# Андеграунд > Андеграунд >  Обнаружил неизвесиный пароль при входе в систему.

## Salmin

Прошу ответить опытных пользователей. Возможно-ли, в результате вирусной, хакерской либо какой иной атаки, установка пароля на вход в систему моего компьютера. Доступа к компьютеру кроме меня никто не имеет.

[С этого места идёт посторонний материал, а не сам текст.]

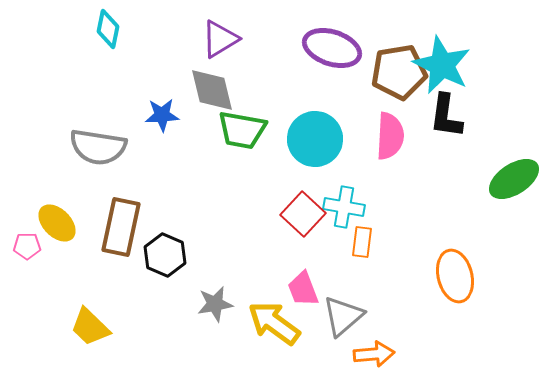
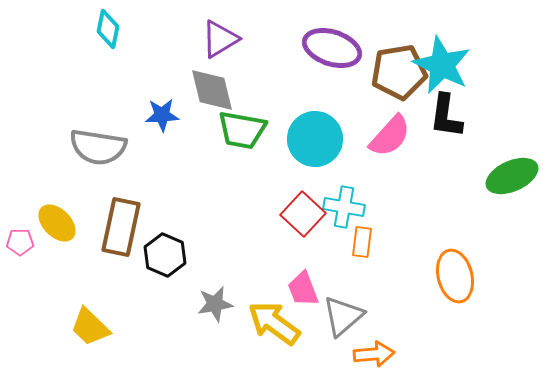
pink semicircle: rotated 39 degrees clockwise
green ellipse: moved 2 px left, 3 px up; rotated 9 degrees clockwise
pink pentagon: moved 7 px left, 4 px up
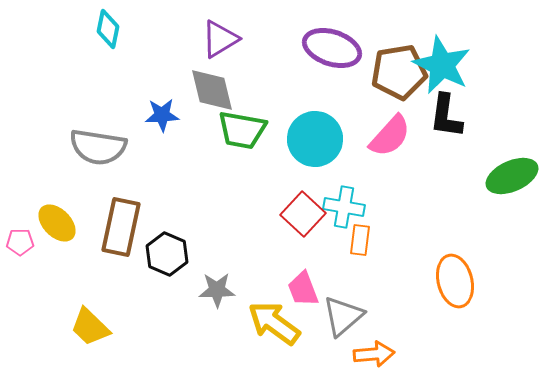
orange rectangle: moved 2 px left, 2 px up
black hexagon: moved 2 px right, 1 px up
orange ellipse: moved 5 px down
gray star: moved 2 px right, 14 px up; rotated 9 degrees clockwise
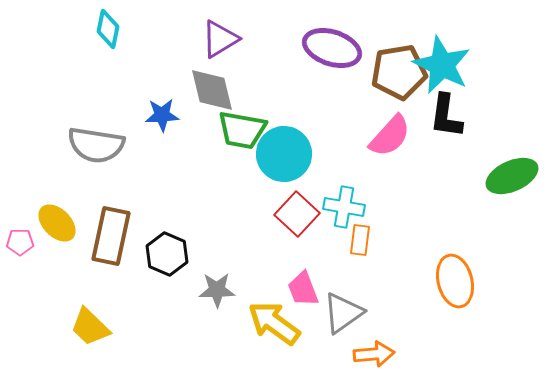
cyan circle: moved 31 px left, 15 px down
gray semicircle: moved 2 px left, 2 px up
red square: moved 6 px left
brown rectangle: moved 10 px left, 9 px down
gray triangle: moved 3 px up; rotated 6 degrees clockwise
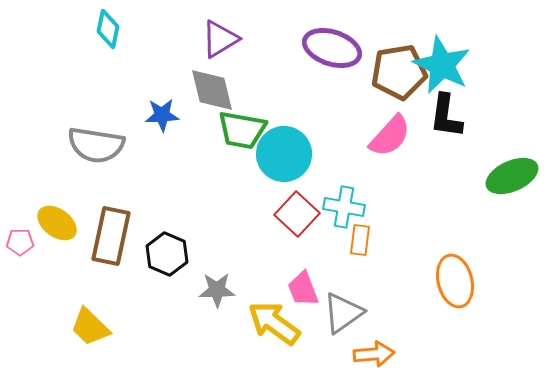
yellow ellipse: rotated 9 degrees counterclockwise
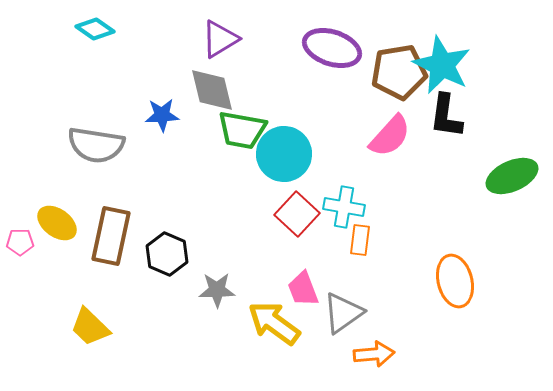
cyan diamond: moved 13 px left; rotated 66 degrees counterclockwise
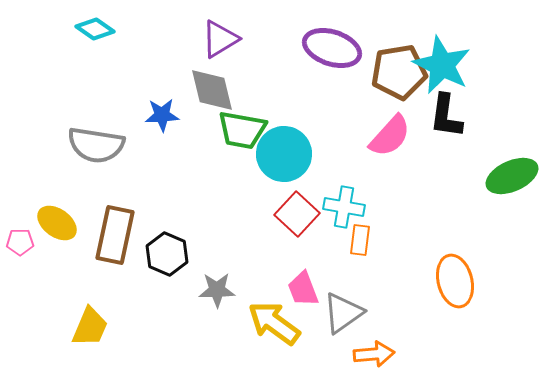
brown rectangle: moved 4 px right, 1 px up
yellow trapezoid: rotated 111 degrees counterclockwise
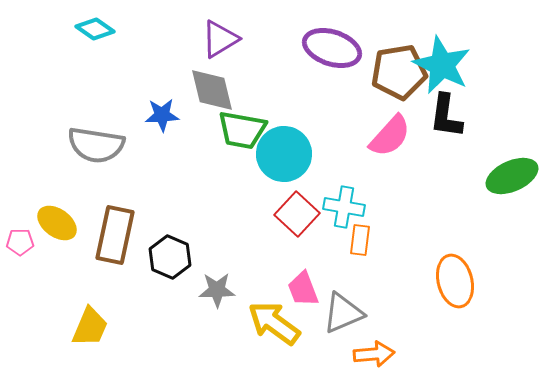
black hexagon: moved 3 px right, 3 px down
gray triangle: rotated 12 degrees clockwise
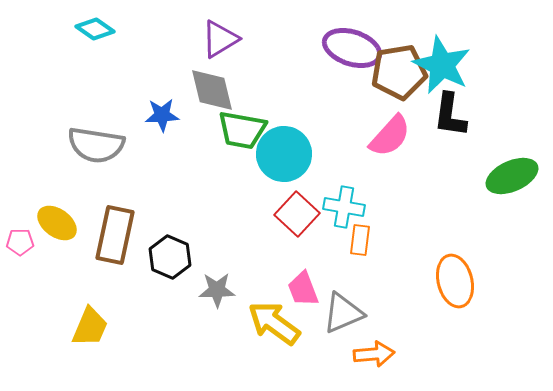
purple ellipse: moved 20 px right
black L-shape: moved 4 px right, 1 px up
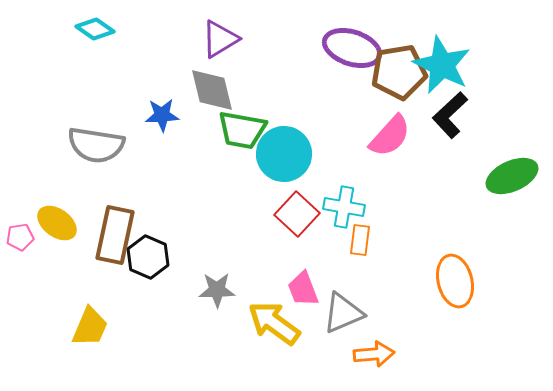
black L-shape: rotated 39 degrees clockwise
pink pentagon: moved 5 px up; rotated 8 degrees counterclockwise
black hexagon: moved 22 px left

На машине установлен Касперский 6.0. Сигнатуры свежие.
 Впервые за 2,5 года работы в Интернете столкнулся с такой проблемой, обнаружив утром неизвестный мне пароль.
 Кто может ответьте на e-mail: salmintver@mail.ru
 Cпасибо всем.

----------


## Belskyi

Ломать надо, но аккуратно. есть программулина у мня, посмотрю сейчас...

----------


## labiz

т.е. есль йа пральна понял ты проснулся и обнаружил утром новый пароль(не известный тебе) на учетку юзера, в венде. да?
варианты: 
есль у тя есть учетка  включена админситратора, то попробуй залогиниться под ней
есль учетка админа отключена и ты имеешь физический доступ к компу то юзай Offline NT Password & Registry Editor, просто обнуляет пароль.

----------


## mike-88

А еще есть отличный лайв си-ди...не помню как называется, но снял уже им кучу админских паролей...

----------


## Steel Rat

> А еще есть отличный лайв си-ди...не помню как называется, но снял уже им кучу админских паролей...


BartPE называется.

----------


## L_ninyo

Как вариант - можно использовать ERD-commander  -на этом администраторском загрузочном Live CD есть для этого есть специальная программа по смене или сбросу виндовских  паролей а так же много инструментов по контролю и восстановлению системы.

----------


## ixpict

тебе поможет вот это: 
ortable Windows Admin Password Hack | 3.2 MB


Windows Admin Password Hack allows you to reset the administrator password in Windows 2000/XP. And now it has become even easier to do with any CD media, or Flash. Only soobrazhayuschih blah.
When downloading a computer with the help of the burned disc launches mini Linux, which will allow the administrator to reset a password. Very useful if you have forgotten your password, or if you want to work with a computer with an unknown password. The program is presented in the form of 'iso' file, and can be dug on either CD or written on Flash. 
-=-=-=-=-=-=-=-
http://www.paid4share.com/file/1393/...m-PSW-rar.html
http://depositfiles.com/files/2806856

----------


## sanitarium

ERD commander
он всё решает :)
Bart PE ещё есть... куча разных программулин...
но лучше ERD не видел ещё... мало того что позволяет ломать пароли...
там ещё куча инструментов для админа и вопче полезная тема !!!

----------


## CyberShadow

http://home.eunet.no/pnordahl/ntpasswd/

Очень проста в использовании. Пишешь на дискету или диск, загружаешся с него, и практически нажимаешь на Enter несколько раз (правда почитать что написано не помешает).

----------


## andryuxa

переустановка ОС

----------


## adashko

> обнаружив утром неизвестный мне пароль.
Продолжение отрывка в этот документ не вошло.